The dear old wainscotted room was shaded into comparative coolness, and a great bunch of mignonette sustained Rob through her last story with its fragrance close to her hand. Over by the window sat little Polly Flinders, looking out dreamily upon the warm stillness of the afternoon as she listened to Rob. The child never joined the other children who flocked close to Rob's side and hung on her knees; her love for her idol was too exclusive to share with these more prosperous little ones, too sacred to reveal to their eyes—Polly kept her revelations of it for Rob's knowledge alone.

Now she looked around so suddenly that Rob halted in her story, and asked: "What is it, Polly?"

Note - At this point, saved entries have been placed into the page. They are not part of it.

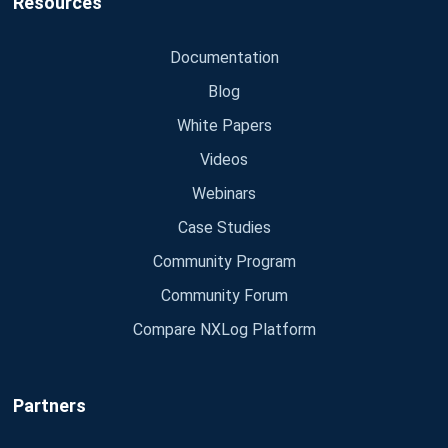
Resources
Documentation
Blog
White Papers
Videos
Webinars
Case Studies
Community Program
Community Forum
Compare NXLog Platform
Partners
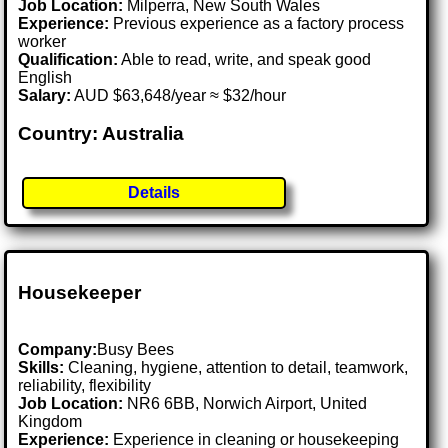
Job Location:
Milperra, New South Wales
Experience:
Previous experience as a factory process
worker
Qualification:
Able to read, write, and speak good
English
Salary:
AUD $63,648/year ≈ $32/hour
Country: Australia
Details
Housekeeper
Company:
Busy Bees
Skills:
Cleaning, hygiene, attention to detail, teamwork,
reliability, flexibility
Job Location:
NR6 6BB, Norwich Airport, United
Kingdom
Experience:
Experience in cleaning or housekeeping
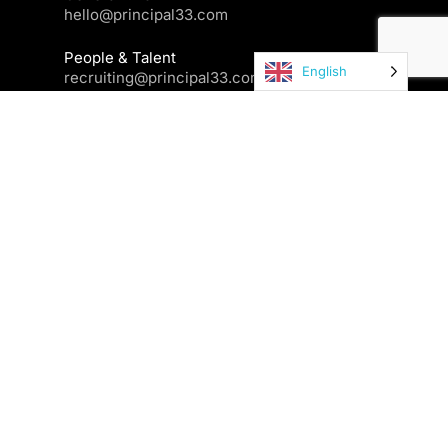
hello@principal33.com
People & Talent
English
recruiting@principal33.com
Contact us
Newsletter
Your email
I've read and accepted the Privacy Policy and Terms and
Conditions posted in the footer of this website and I allow
Principal33 to store my data information for their commercial
and internal purposes.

"Your Aunt Azraella is coming," said Polly, and as she spoke Mrs. Winslow's figure passed the window, and paused at the rarely used door which led from this room out on the yard.

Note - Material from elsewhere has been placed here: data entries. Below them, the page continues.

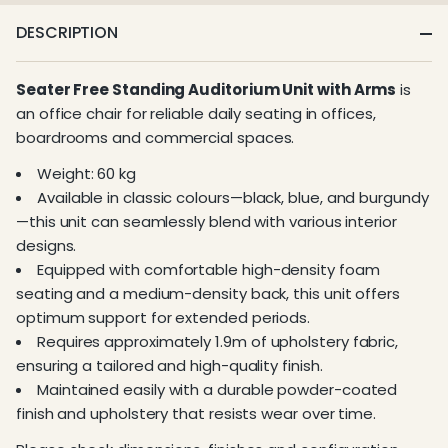
DESCRIPTION
Seater Free Standing Auditorium Unit with Arms
is
an office chair for reliable daily seating in offices,
boardrooms and commercial spaces.
Weight: 60 kg
Available in classic colours—black, blue, and burgundy
—this unit can seamlessly blend with various interior
designs.
Equipped with comfortable high-density foam
seating and a medium-density back, this unit offers
optimum support for extended periods.
Requires approximately 1.9m of upholstery fabric,
ensuring a tailored and high-quality finish.
Maintained easily with a durable powder-coated
finish and upholstery that resists wear over time.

"Open the door, please, Polly," said Rob, wondering why Aunt Azraella should choose this entrance on her story-telling afternoon.

Mrs. Winslow entered, and seated herself near the door. "Go on, Roberta," she said. "I will wait; I wanted to see you alone, so came this way."

"Almost through, Aunt Azraella," said Rob. "So you see, children, as we were saying," she continued, "Godfrey de Bouillon was a great soldier, a wonderful leader of men, but that which we remember first when we think of him is not his high courage, or brilliant mind, but that he refused to wear a golden crown in Jerusalem, where his Lord had been crowned with thorns, and that he put away from him the honour and name of king, and would be called but the Defender of the Holy Sepulchre. Thus Godfrey, the hero, shows us that greatness of name and fame is less than greatness of soul, and his humble piety rings through the ages more loudly than the clash of his battles. We shall none of us be great in the other ways in which Godfrey was great, but we may try to have a little of his greatness of soul, and turn away from gain, and the glitter of worldly glory when conscience tells us that it is higher and nobler to be poor and lowly. And this last story of the crusaders shows us, what the lives of all real heroes show us, and that is that he is bravest who knows when to say No, and that the highest courage is to dare for the sake of right. It shows us that the greatest hero is not he whom the world honours, or who cares for its praise, but he who fights against meanness and cruelty; loving purity, truth and right better than anything that the world can give him. If we try, perhaps, like Godfrey of Bouillon, when we are tempted we can refuse gold and high sounding title, and greater glory if to get it we should have to be less worthy of the Master whom, when He came to show the world the beauty of holiness, they crowned with thorns."

Rob's voice trembled as she ceased, and she buried her face for an instant in the mignonette at her side. The chivalric girl was stirred into profound emotion at the thought of lofty deeds; she thrilled and quivered at the presentation of the highest ideals, and responded to the beauty of renunciation with the full force of her own great heartedness.